What are the lines, written out exactly, from the one containing "it’s nice to actually speak to" to the end of the entries below? Include both ends and nothing more.

----------------------------------------

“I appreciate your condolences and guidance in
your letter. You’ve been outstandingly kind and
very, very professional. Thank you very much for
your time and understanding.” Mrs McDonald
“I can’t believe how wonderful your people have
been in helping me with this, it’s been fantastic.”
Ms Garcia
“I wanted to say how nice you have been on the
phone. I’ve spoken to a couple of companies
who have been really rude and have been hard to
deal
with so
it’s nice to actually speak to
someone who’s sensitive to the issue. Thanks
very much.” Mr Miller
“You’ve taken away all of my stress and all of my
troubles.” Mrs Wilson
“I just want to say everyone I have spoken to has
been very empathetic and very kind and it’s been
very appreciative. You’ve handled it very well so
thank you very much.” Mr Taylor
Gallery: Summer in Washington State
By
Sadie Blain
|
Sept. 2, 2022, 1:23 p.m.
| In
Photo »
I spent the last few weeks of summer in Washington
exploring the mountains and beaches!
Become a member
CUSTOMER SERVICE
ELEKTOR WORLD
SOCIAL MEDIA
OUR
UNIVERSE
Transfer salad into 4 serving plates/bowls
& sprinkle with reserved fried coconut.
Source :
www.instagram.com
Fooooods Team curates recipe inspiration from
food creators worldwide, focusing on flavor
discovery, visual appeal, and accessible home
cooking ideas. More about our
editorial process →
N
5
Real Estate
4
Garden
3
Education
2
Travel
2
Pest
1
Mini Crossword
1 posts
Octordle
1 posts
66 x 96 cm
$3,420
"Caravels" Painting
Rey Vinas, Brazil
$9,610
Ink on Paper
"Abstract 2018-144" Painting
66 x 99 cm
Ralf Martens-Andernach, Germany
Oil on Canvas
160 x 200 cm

----------------------------------------

### EXPECTED OUTPUT
it’s nice to actually speak to
someone who’s sensitive to the issue. Thanks
very much.” Mr Miller
“You’ve taken away all of my stress and all of my
troubles.” Mrs Wilson
“I just want to say everyone I have spoken to has
been very empathetic and very kind and it’s been
very appreciative. You’ve handled it very well so
thank you very much.” Mr Taylor
Gallery: Summer in Washington State
By
Sadie Blain
|
Sept. 2, 2022, 1:23 p.m.
| In
Photo »
I spent the last few weeks of summer in Washington
exploring the mountains and beaches!
Become a member
CUSTOMER SERVICE
ELEKTOR WORLD
SOCIAL MEDIA
OUR
UNIVERSE
Transfer salad into 4 serving plates/bowls
& sprinkle with reserved fried coconut.
Source :
www.instagram.com
Fooooods Team curates recipe inspiration from
food creators worldwide, focusing on flavor
discovery, visual appeal, and accessible home
cooking ideas. More about our
editorial process →
N
5
Real Estate
4
Garden
3
Education
2
Travel
2
Pest
1
Mini Crossword
1 posts
Octordle
1 posts
66 x 96 cm
$3,420
"Caravels" Painting
Rey Vinas, Brazil
$9,610
Ink on Paper
"Abstract 2018-144" Painting
66 x 99 cm
Ralf Martens-Andernach, Germany
Oil on Canvas
160 x 200 cm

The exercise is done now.